** Given data follows **
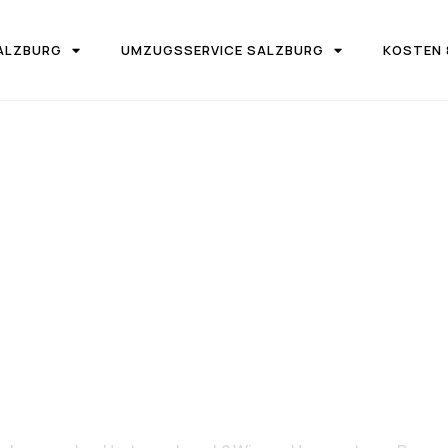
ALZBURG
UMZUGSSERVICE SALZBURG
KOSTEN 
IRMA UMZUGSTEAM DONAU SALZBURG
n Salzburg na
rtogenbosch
** End of Given data **
*Task brief*.
The answer must reproduce every line of the records above exactly, with all pictures left out.

*Task output*.
ALZBURG
UMZUGSSERVICE SALZBURG
KOSTEN 
IRMA UMZUGSTEAM DONAU SALZBURG
n Salzburg na
rtogenbosch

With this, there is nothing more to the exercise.